Originally Published in The Huffington Post and The Washington Post


2013-01-23-HAZARAPakistan went through a Rosa Parks moment on Jan. 10 when twin bombings killed more than 100 members of the persecuted Shiite Muslim sect. The families refused to bury their kin. They protested — in subfreezing temperatures — by sitting next to the dead bodies for four days, demanding the ouster of the provincial government. And even though on Jan. 14 the provincial government was removed, nationwide hatred against the minorities was not.

Hate against the Christians, Hindus and even Muslims, like the Shiites and Ahmadis, thrives on the Pakistani streets. Banners, graffiti, pamphlets and fiery sermons calling for “death of the infidel” are no secret. But imagine if all minority sects had resolved to #RemoveHate when its seeds were first planted against the Ahmadis 50 years ago, this savagery against innocent Shiites could have been prevented.

The irony was aptly captured by this picture, taken by a BBC journalist and now going viral on social media. It shows a group of Shiites protesting the recent attacks under another banner in the background, spewing anti-Ahmadi hatred.

Unless protestors #RemoveHate against all groups, they cannot #RemoveHate against any. That’s why I always had trepidations about the Shiite sect becoming the next target — the next Ahmadis if you will. Leading Pakistani analysts feel the same way.

So here is my unifying proposal for all Pakistani Muslims: redeem yourselves by starting a #RemoveHateTwitter campaign. You cannot change the discriminatory laws and you cannot change the school curricula — at least not that easily. But why not, physically and literally, tear down the banners, whitewashing the graffiti and throw away the pamphlets that incite hatred or violence against any religious group?

Americans may argue to confront such hate speech with “more good speech.” But here lies the rub: These banners actually incite violence by calling minorities “worthy of death” and leaving thousands dead.

These deaths — or target killings — are not happening in a vacuum. Just look at the anti-Ahmadi play book: First, the political arm of the Saudi funded Wahabi sect pigeonholes a minority sect as non-Muslims. This is followed by changing the public opinion and poisoning the public discourse, which manifests as hate filled banners and graffiti, and culminates into constitutional edicts and discriminatory laws.

For Pakistani minorities, the process has been kick-started. A 2012 Pew poll showed that 50 percent of Sunnis in Pakistan now believe Shiites to be non-Muslims. For Sufis, that number was at 25 percent.
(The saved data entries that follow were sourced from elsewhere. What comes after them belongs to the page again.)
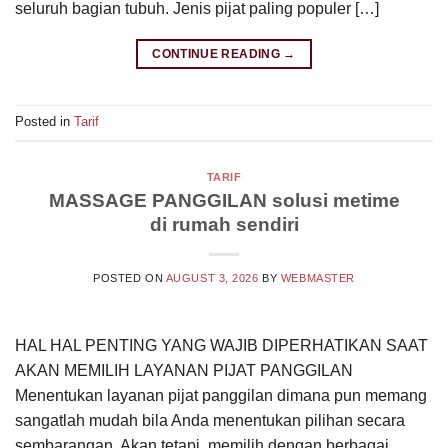
seluruh bagian tubuh. Jenis pijat paling populer […]
CONTINUE READING
→
Posted in
Tarif
TARIF
MASSAGE PANGGILAN solusi metime
di rumah sendiri
POSTED ON
AUGUST 3, 2026
BY
WEBMASTER
HAL HAL PENTING YANG WAJIB DIPERHATIKAN SAAT
AKAN MEMILIH LAYANAN PIJAT PANGGILAN
Menentukan layanan pijat panggilan dimana pun memang
sangatlah mudah bila Anda menentukan pilihan secara
sembarangan. Akan tetapi, memilih dengan berbagai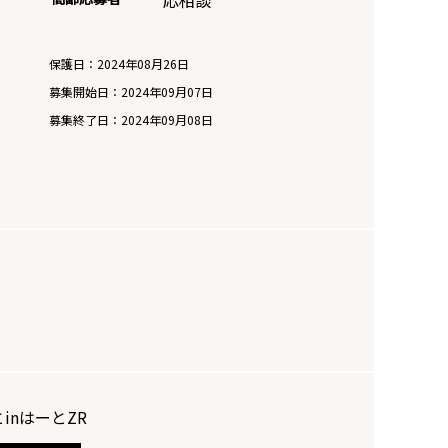
応相談
保護日：2024年08月26日
募集開始日：
2024年09月07日
募集終了日：
2024年09月08日
inはーとZR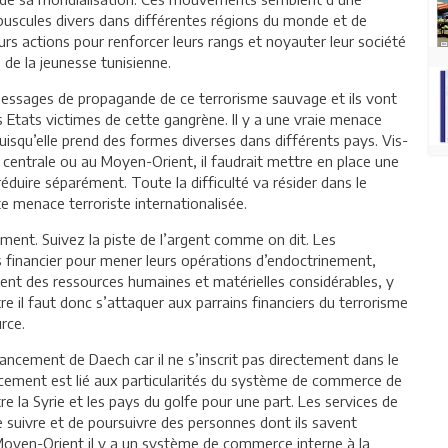
oupuscules divers dans différentes régions du monde et de
urs actions pour renforcer leurs rangs et noyauter leur société
 de la jeunesse tunisienne.
essages de propagande de ce terrorisme sauvage et ils vont
es Etats victimes de cette gangrène. Il y a une vraie menace
isqu’elle prend des formes diverses dans différents pays. Vis-
 centrale ou au Moyen-Orient, il faudrait mettre en place une
 réduire séparément. Toute la difficulté va résider dans le
tte menace terroriste internationalisée.
cement. Suivez la piste de l’argent comme on dit. Les
 financier pour mener leurs opérations d’endoctrinement,
rent des ressources humaines et matérielles considérables, y
 il faut donc s’attaquer aux parrains financiers du terrorisme
urce.
inancement de Daech car il ne s’inscrit pas directement dans le
ncement est lié aux particularités du système de commerce de
re la Syrie et les pays du golfe pour une part. Les services de
e suivre et de poursuivre des personnes dont ils savent
 Moyen-Orient il y a un système de commerce interne à la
Historically, Muslim sects in Pakistan chose to appease the “worthy of death” rhetoric against another minority because they saw it as an insurance policy for themselves. Perhaps they should listen to John F. Kennedy’s inauguration speech of 1961: “…remember that, in the past, those who foolishly sought power by riding the back of the tiger ended up inside.”

The tiger has already swallowed so many. Just look around: Shiite processions? Terrorized. Sufis shrines? Bombed. Christian leaders? Assassinated. Hindu girls? Kidnapped.
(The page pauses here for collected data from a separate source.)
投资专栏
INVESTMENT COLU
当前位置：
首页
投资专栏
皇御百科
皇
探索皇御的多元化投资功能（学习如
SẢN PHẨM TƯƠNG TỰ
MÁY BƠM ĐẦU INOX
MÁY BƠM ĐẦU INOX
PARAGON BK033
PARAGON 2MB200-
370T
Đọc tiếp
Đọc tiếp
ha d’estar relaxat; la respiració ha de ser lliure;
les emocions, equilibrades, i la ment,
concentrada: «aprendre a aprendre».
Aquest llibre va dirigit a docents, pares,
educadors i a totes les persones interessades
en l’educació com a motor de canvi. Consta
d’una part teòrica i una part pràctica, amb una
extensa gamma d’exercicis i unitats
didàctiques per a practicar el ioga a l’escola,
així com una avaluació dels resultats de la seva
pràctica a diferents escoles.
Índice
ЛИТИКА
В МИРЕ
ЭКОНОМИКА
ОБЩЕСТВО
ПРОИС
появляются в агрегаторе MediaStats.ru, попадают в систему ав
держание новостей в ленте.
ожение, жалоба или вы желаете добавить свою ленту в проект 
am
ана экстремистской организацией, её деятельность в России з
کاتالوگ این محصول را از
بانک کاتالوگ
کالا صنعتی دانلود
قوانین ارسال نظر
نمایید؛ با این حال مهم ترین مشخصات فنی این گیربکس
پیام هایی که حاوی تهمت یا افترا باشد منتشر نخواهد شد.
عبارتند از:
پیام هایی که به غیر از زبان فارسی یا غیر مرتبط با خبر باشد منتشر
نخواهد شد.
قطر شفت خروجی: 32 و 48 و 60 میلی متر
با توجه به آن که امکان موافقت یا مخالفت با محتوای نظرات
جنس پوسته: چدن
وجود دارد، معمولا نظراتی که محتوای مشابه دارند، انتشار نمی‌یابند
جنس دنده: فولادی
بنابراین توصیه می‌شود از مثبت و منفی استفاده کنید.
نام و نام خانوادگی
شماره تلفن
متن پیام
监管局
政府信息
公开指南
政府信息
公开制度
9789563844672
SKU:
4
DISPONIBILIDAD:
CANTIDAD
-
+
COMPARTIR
Don’t #RemoveHate and soon liberals and working women will be next.

I believe in unity against hatred. I believe that our love for Pakistan should not be measured by the amount of hatred we express for America. I believe that our love for Islam cannot be reckoned by our hatred for those who differ with our interpretation. I believe that if Pakistan’s Muslims did not #RemoveHate , Pakistan will disintegrate.
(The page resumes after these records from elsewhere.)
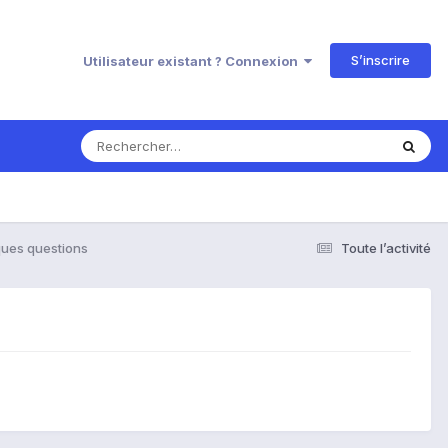
S’inscrire
Utilisateur existant ? Connexion
ues questions
Toute l’activité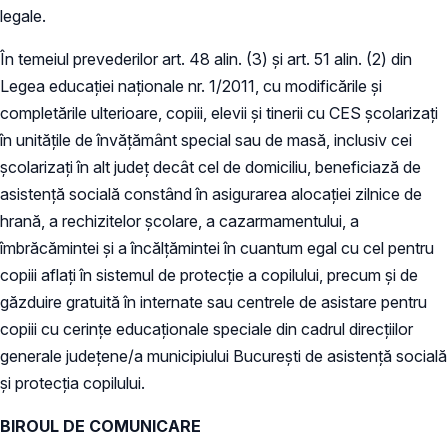
legale.
În temeiul prevederilor art. 48 alin. (3) și art. 51 alin. (2) din
Legea educaţiei naţionale nr. 1/2011, cu modificările şi
completările ulterioare, copiii, elevii şi tinerii cu CES şcolarizaţi
în unităţile de învăţământ special sau de masă, inclusiv cei
şcolarizaţi în alt judeţ decât cel de domiciliu, beneficiază de
asistenţă socială constând în asigurarea alocaţiei zilnice de
hrană, a rechizitelor şcolare, a cazarmamentului, a
îmbrăcămintei şi a încălţămintei în cuantum egal cu cel pentru
copiii aflaţi în sistemul de protecţie a copilului, precum şi de
găzduire gratuită în internate sau centrele de asistare pentru
copiii cu cerinţe educaţionale speciale din cadrul direcţiilor
generale judeţene/a municipiului Bucureşti de asistenţă socială
şi protecţia copilului.
BIROUL DE COMUNICARE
Let your Twitter feeds go wild with #RemoveHate. Let Facebook pages be dedicated to exploring and sharing the best ideas to remove hate from our surroundings. Did you use a ladder or climb on top of boxes to tear down the banner? Did you use paint or white wash to remove graffiti? Is pre-dawn a better time than post-dusk?

I beseech you, my Pakistani Muslim family: Sectarian killings are neither a Shiite nor an Ahmadi issue; they are a human rights issue. Instead of resorting to conspiracy theories, take individual responsibility to#RemoveHate from your streets. But if you still choose to stand under a hateful banner today, don’t complain if you are on it tomorrow.